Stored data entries
━━━━━━━━━━━━━━━━━━━━
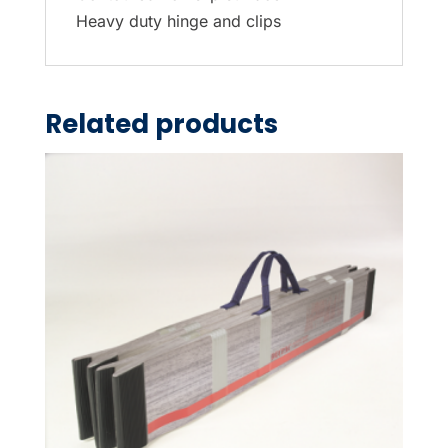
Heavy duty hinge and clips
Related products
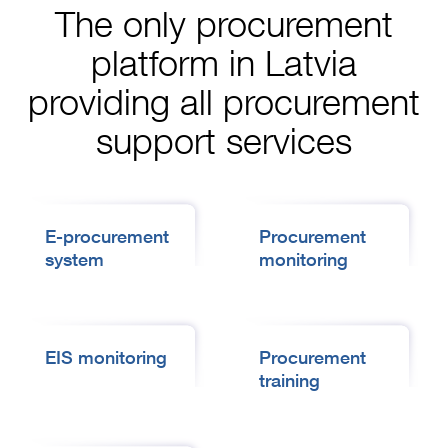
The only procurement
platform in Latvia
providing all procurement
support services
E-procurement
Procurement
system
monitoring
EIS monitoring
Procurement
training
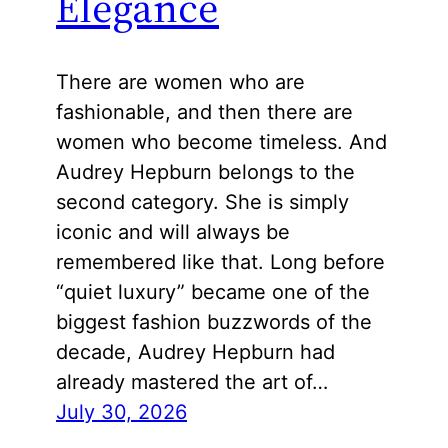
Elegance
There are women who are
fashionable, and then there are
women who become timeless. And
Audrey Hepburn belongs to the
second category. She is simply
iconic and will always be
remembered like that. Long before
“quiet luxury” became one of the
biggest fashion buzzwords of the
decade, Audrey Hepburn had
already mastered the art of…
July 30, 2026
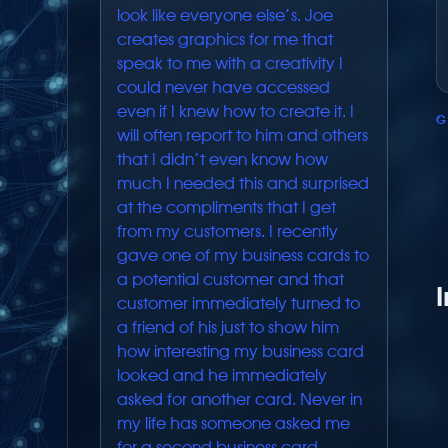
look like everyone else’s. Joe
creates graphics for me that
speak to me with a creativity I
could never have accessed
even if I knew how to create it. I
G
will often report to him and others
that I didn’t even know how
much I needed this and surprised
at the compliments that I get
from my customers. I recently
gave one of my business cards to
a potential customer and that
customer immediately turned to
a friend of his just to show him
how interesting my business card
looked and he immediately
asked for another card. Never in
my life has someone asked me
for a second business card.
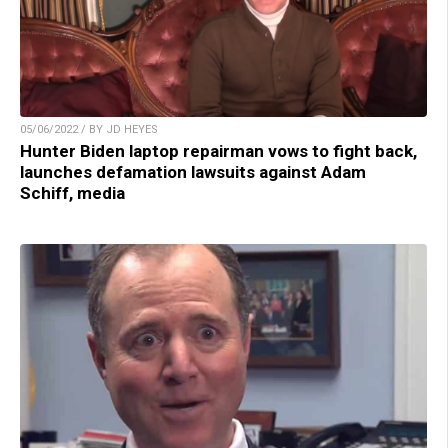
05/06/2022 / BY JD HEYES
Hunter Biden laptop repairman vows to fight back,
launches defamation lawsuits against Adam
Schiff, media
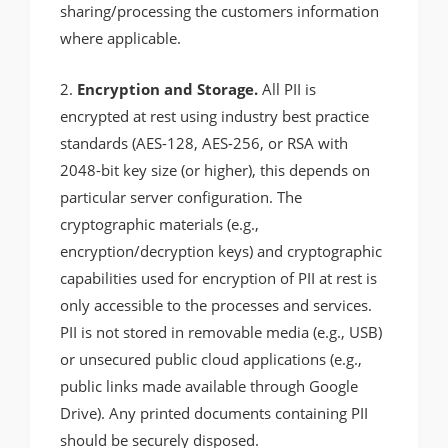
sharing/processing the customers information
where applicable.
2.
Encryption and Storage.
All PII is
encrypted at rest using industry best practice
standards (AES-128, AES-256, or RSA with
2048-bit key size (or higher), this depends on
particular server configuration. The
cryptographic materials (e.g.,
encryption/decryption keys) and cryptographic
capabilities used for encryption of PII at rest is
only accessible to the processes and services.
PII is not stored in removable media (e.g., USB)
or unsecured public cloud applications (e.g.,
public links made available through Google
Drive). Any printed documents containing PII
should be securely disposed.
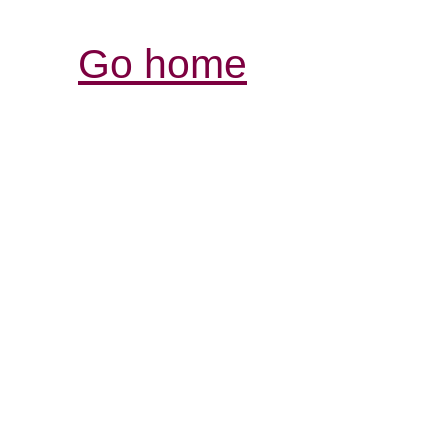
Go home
━━━━━━━━━━━━━━━━━━━━
WORK TO COMPLETE: Within the entries above, give again exactly the lines starting at the one that contains "customer immediately turned to" and ending at the one that contains "Hunter Biden laptop", leaving out the pictures.

YOUR SOLUTION:
customer immediately turned to
a friend of his just to show him
how interesting my business card
looked and he immediately
asked for another card. Never in
my life has someone asked me
for a second business card.
05/06/2022 / BY JD HEYES
Hunter Biden laptop repairman vows to fight back,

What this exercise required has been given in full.